Coffee heat rising

Coffee…and Changing Times

Coffee Makin’s

So a friend wrote in passing about making cold-press coffee (all the rage these days), which reminded me that I’d learned how to make the stuff years ago…and caused me to wonder if you couldn’t make it very simply in a French press. I mean, think about it: rather than having to filter it through a Melitta or other type of filter, all you’d have to do is push the French press’s filter down…et voilà.

The idea is to measure out your ground coffee into a pot or carafe. Pour in the amount of water you’d usually dispense into the pot. Cover and place in the fridge overnight. Then, in the morning, run this slurry through a coffee filter (a Melitta filter would work well) and zap a cupful in the microwave. Or serve it as iced coffee.

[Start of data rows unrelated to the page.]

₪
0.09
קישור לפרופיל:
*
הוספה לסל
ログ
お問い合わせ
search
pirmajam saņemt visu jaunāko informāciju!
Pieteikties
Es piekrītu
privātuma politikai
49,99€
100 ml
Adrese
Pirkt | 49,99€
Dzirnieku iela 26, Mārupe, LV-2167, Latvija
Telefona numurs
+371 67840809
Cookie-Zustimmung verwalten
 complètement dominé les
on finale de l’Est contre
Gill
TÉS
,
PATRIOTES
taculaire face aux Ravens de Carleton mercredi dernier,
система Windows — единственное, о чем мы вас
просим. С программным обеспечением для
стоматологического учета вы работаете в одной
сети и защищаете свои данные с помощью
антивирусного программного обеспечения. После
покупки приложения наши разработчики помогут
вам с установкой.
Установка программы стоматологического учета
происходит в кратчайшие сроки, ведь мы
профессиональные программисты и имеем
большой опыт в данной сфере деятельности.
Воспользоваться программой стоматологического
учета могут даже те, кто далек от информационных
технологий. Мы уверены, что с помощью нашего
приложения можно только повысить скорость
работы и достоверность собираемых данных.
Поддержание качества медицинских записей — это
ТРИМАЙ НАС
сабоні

But why not use a French press?

So I tried it. And by golly! It REALLY works!

The French press plunger did a fine job of filtering the brew. The result is a strong but also mellow cuppa. Very successful. Very easy. And exactly zero coffee-puttering chores in the morning.

There’ll Be Some Changes Made…

And in other precincts, other kinds of changes are majorly under way.

The covid-19 flap has inspired some serious revisions in the way business is to be done here at the Funny Farm.

Number one entails “Mormonizing” the approach to buying and storing food. I do not intend ever to find myself without necessary food and household supplies as a result of panic buying, whether the public panic is justified or not. After this I intend to have a bare minimum of three months’ worth of food and supplies in the house; preferably more like six. Or better: a year’s worth.

Costco now has paper goods back. This week I contrived to score a package of paper towels and a package of toilet paper, ô hallelujah! A package of Costco paper towels has 12 generous rolls (that are NOT loosely wound so as to make it look like there’s more on the roll than there really is… (Never buy Safeway PT’s!!). I figure that barring a major mess to clean up, one roll of paper towels lasts at least a week or ten days. To be on the conservative side, then, one package of Costco paper towels should last 12 weeks, or three months. In reality: probably longer.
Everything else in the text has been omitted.